A pesar de que el sol aún cuelga sobre el horizonte, allá rozando la línea de acero del océano gris, el termómetro se desploma sin contemplaciones. Las pocas horas de luz tímida, tenue, no sirven para calentar la tierra blanca y helada. El invierno aquí es de los de verdad, como si en lugar de a nivel de mar estuviera permanentemente pisando cumbres nevadas. Sacar las manos de los guantes es ya una proeza saldada con dolor cuando la sangre vuelve a los dedos. 15 grados bajo cero quizás. Pero hay que aguantar estoicamente esperando la presencia programada a la cita. Ese charco hirviente que no cesa de humear, ese caldo de mala sopa que emite burbujas y gorgotea inquieto, en breves minutos se convertirá en un espectáculo explosivo.
El legendario Geysir, que ha dado nombre a todas las erupciones de aguas termales del mundo, por desgracia ya no escupe su salivazo ardiente y desmesurado. Dicen que de tanto echarle jabón y otras salvajadas para que el salto fuera más fiero. Una pena porque la altura alcanzada era apabullante.

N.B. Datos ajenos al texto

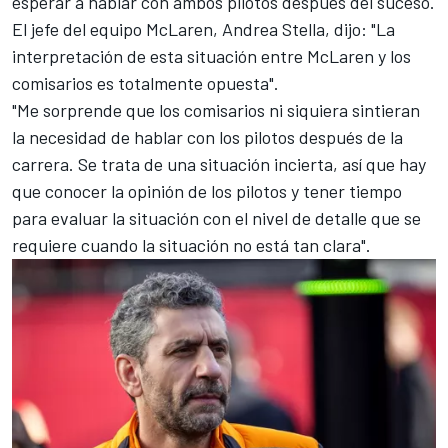
esperar a hablar con ambos pilotos después del suceso.
El jefe del equipo McLaren, Andrea Stella, dijo: "La
interpretación de esta situación entre McLaren y los
comisarios es totalmente opuesta".
"Me sorprende que los comisarios ni siquiera sintieran
la necesidad de hablar con los pilotos después de la
carrera. Se trata de una situación incierta, así que hay
que conocer la opinión de los pilotos y tener tiempo
para evaluar la situación con el nivel de detalle que se
requiere cuando la situación no está tan clara".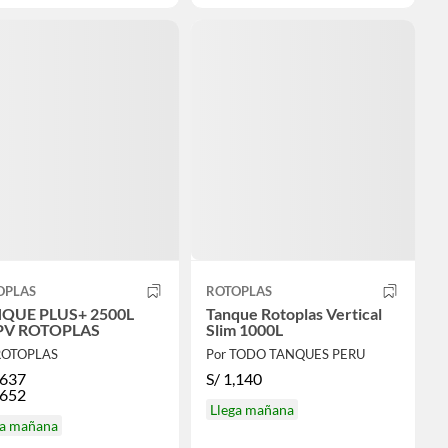
OPLAS
ROTOPLAS
QUE PLUS+ 2500L
Tanque Rotoplas Vertical
V ROTOPLAS
Slim 1000L
ROTOPLAS
Por TODO TANQUES PERU
,637
S/
1,140
,652
Llega mañana
ga mañana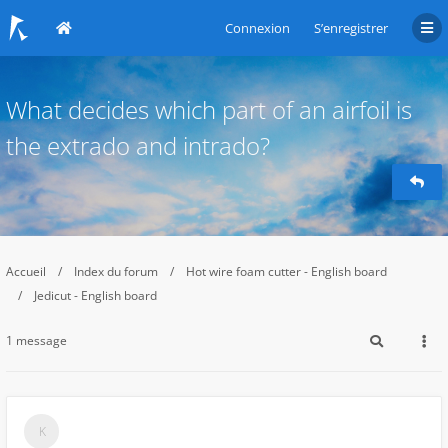
Connexion
S’enregistrer
What decides which part of an airfoil is
the extrado and intrado?
Accueil
Index du forum
Hot wire foam cutter - English board
Jedicut - English board
1 message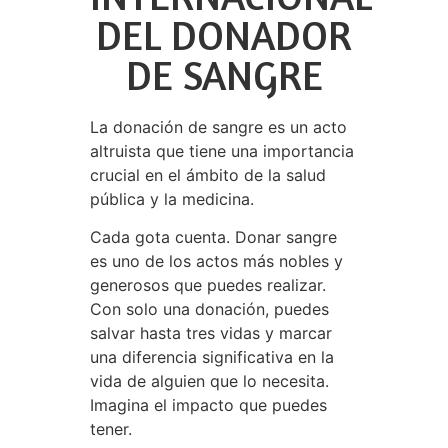
DEL DONADOR
DE SANGRE
La donación de sangre es un acto
altruista que tiene una importancia
crucial en el ámbito de la salud
pública y la medicina.
Cada gota cuenta. Donar sangre
es uno de los actos más nobles y
generosos que puedes realizar.
Con solo una donación, puedes
salvar hasta tres vidas y marcar
una diferencia significativa en la
vida de alguien que lo necesita.
Imagina el impacto que puedes
tener.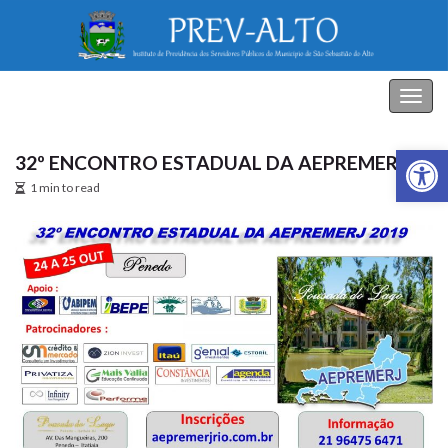
PREV-ALTO
Alter
nave
Abrir a
32º ENCONTRO ESTADUAL DA AEPREMERJ
1 min to read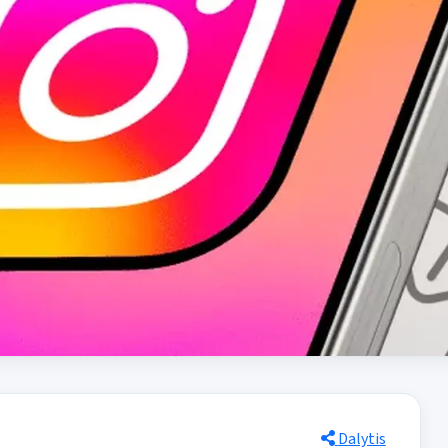
Dalytis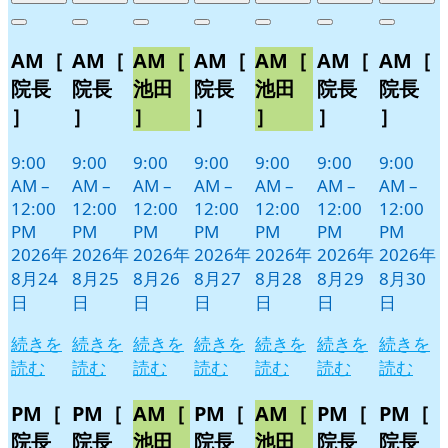
年
件
年
件
年
件
年
件
年
件
年
件
年
件
Close
Close
Close
Close
Close
Close
Close
8
の
8
の
8
の
8
の
8
の
8
の
8
の
AM［
AM［
AM［
AM［
AM［
AM［
AM［
月
月
月
月
月
月
月
イ
イ
イ
イ
イ
イ
イ
24
25
26
27
28
29
30
ベ
ベ
ベ
ベ
ベ
ベ
ベ
院長
院長
池田
院長
池田
院長
院長
日
日
日
日
日
日
日
ン
ン
ン
ン
ン
ン
ン
］
］
］
］
］
］
］
ト)
ト)
ト)
ト)
ト)
ト)
ト)
9:00
9:00
9:00
9:00
9:00
9:00
9:00
AM
–
AM
–
AM
–
AM
–
AM
–
AM
–
AM
–
12:00
12:00
12:00
12:00
12:00
12:00
12:00
PM
PM
PM
PM
PM
PM
PM
2026年
2026年
2026年
2026年
2026年
2026年
2026年
8月24
8月25
8月26
8月27
8月28
8月29
8月30
日
日
日
日
日
日
日
続きを
続きを
続きを
続きを
続きを
続きを
続きを
読む
読む
読む
読む
読む
読む
読む
PM［
PM［
AM［
PM［
AM［
PM［
PM［
院長
院長
池田
院長
池田
院長
院長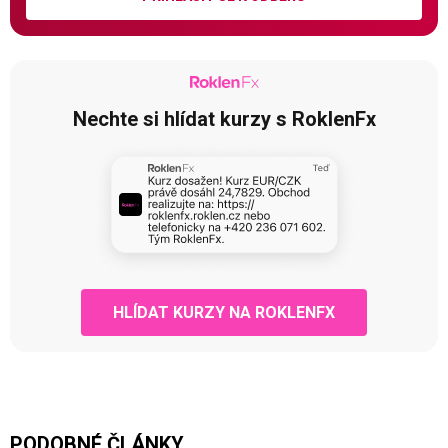
Nechte si hlídat kurzy s RoklenFx
HLÍDAT KURZY NA ROKLENFX
PODOBNÉ ČLÁNKY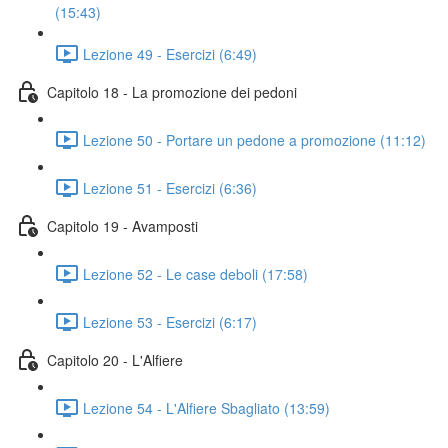
(15:43)
Lezione 49 - Esercizi (6:49)
Capitolo 18 - La promozione dei pedoni
Lezione 50 - Portare un pedone a promozione (11:12)
Lezione 51 - Esercizi (6:36)
Capitolo 19 - Avamposti
Lezione 52 - Le case deboli (17:58)
Lezione 53 - Esercizi (6:17)
Capitolo 20 - L'Alfiere
Lezione 54 - L'Alfiere Sbagliato (13:59)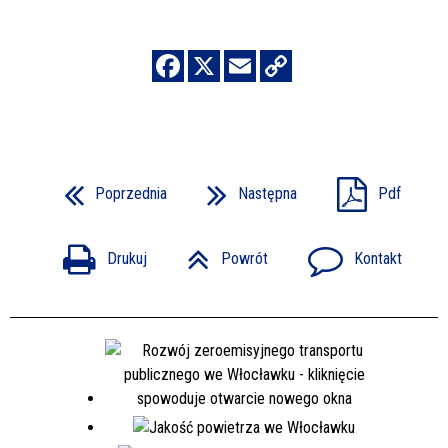
Poprzednia
Następna
Pdf
Drukuj
Powrót
Kontakt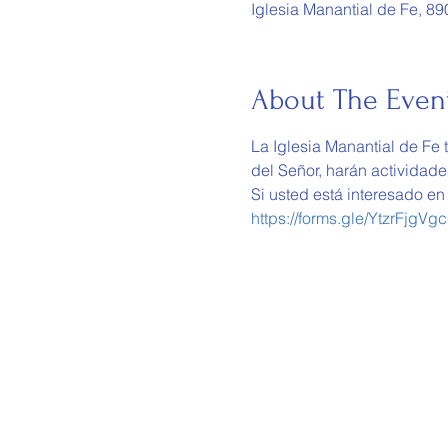
Iglesia Manantial de Fe, 8
About The Even
La Iglesia Manantial de Fe 
del Señor, harán actividad
Si usted está interesado en 
https://forms.gle/YtzrFjgV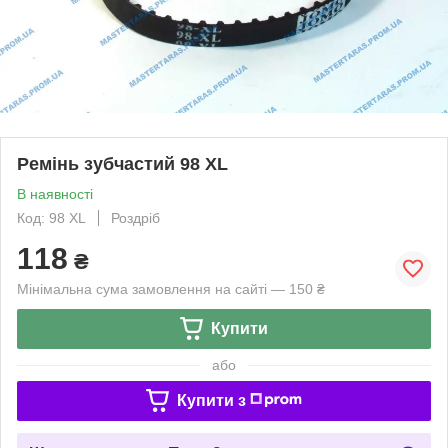
Ремінь зубчастий 98 XL
В наявності
Код: 98 XL
Роздріб
118
₴
Мінімальна сума замовлення на сайті — 150 ₴
Купити
або
Купити з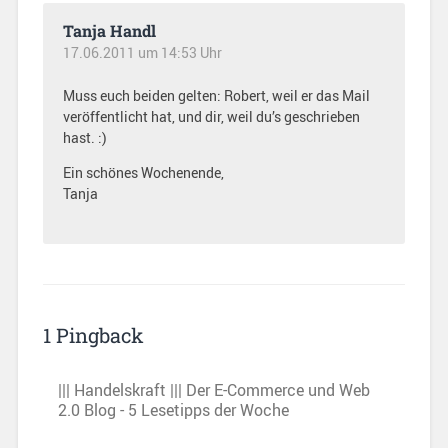
Tanja Handl
17.06.2011 um 14:53 Uhr
Muss euch beiden gelten: Robert, weil er das Mail
veröffentlicht hat, und dir, weil du’s geschrieben
hast. :)
Ein schönes Wochenende,
Tanja
1 Pingback
||| Handelskraft ||| Der E-Commerce und Web
2.0 Blog - 5 Lesetipps der Woche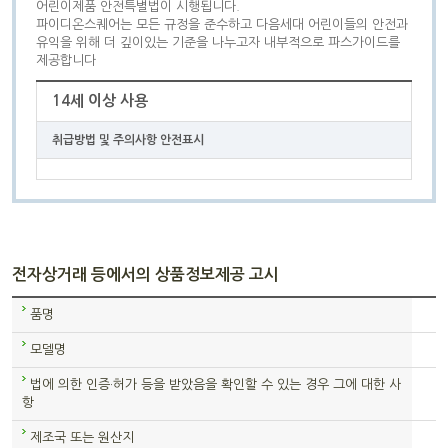
어린이제품 안전특별법이 시행됩니다.
파이디온스퀘어는 모든 규정을 준수하고 다음세대 어린이들의 안전과
유익을 위해 더 깊이있는 기준을 나누고자 내부적으로 파스가이드를
제공합니다
14세 이상 사용
취급방법 및 주의사항 안전표시
전자상거래 등에서의 상품정보제공 고시
품명
모델명
법에 의한 인증·허가 등을 받았음을 확인할 수 있는 경우 그에 대한 사
항
제조국 또는 원산지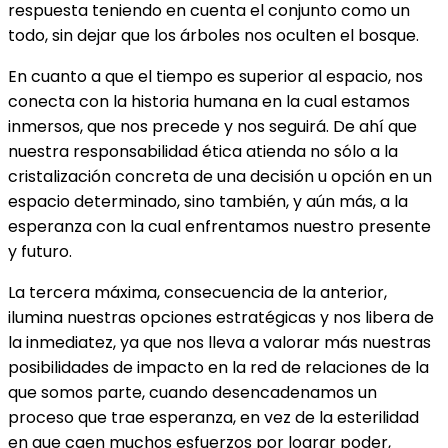
respuesta teniendo en cuenta el conjunto como un
todo, sin dejar que los árboles nos oculten el bosque.
En cuanto a que el tiempo es superior al espacio, nos
conecta con la historia humana en la cual estamos
inmersos, que nos precede y nos seguirá. De ahí que
nuestra responsabilidad ética atienda no sólo a la
cristalización concreta de una decisión u opción en un
espacio determinado, sino también, y aún más, a la
esperanza con la cual enfrentamos nuestro presente
y futuro.
La tercera máxima, consecuencia de la anterior,
ilumina nuestras opciones estratégicas y nos libera de
la inmediatez, ya que nos lleva a valorar más nuestras
posibilidades de impacto en la red de relaciones de la
que somos parte, cuando desencadenamos un
proceso que trae esperanza, en vez de la esterilidad
en que caen muchos esfuerzos por lograr poder,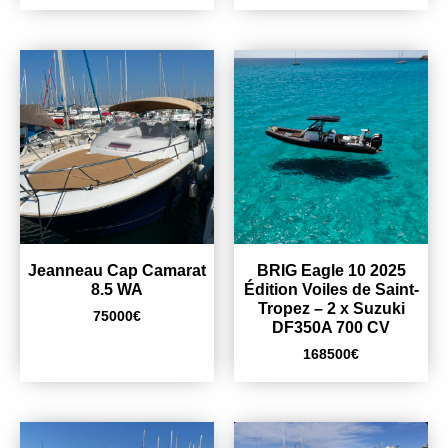
Jeanneau Cap Camarat
BRIG Eagle 10 2025
8.5 WA
Édition Voiles de Saint-
Tropez – 2 x Suzuki
75000
€
DF350A 700 CV
168500
€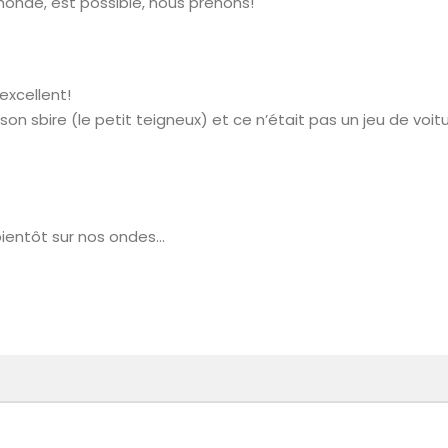
e monde, est possible, nous prenons!
 excellent!
 son sbire (le petit teigneux) et ce n’était pas un jeu de vo
 bientôt sur nos ondes…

Al menos nos queda a su lado su fiel hermano Strokkur que, con una regularidad de pocos minutos, se enfurece, brama y arroja al aire su estallido de vapor y agua hirviente dejando una nube de humo vacía que se disuelve en el frío aire invernal. Y después se queda como si no hubiera roto un plato, sosegado y burbujeante aguardando una nueva sacudida.
El fuego arde en Islandia debajo de los pies, apenas una mínima corteza nos separa de sus llamas. A la menor ocasión se desata por cualquier fisura recordándonos quién manda aquí. Fuego y hielo en la isla.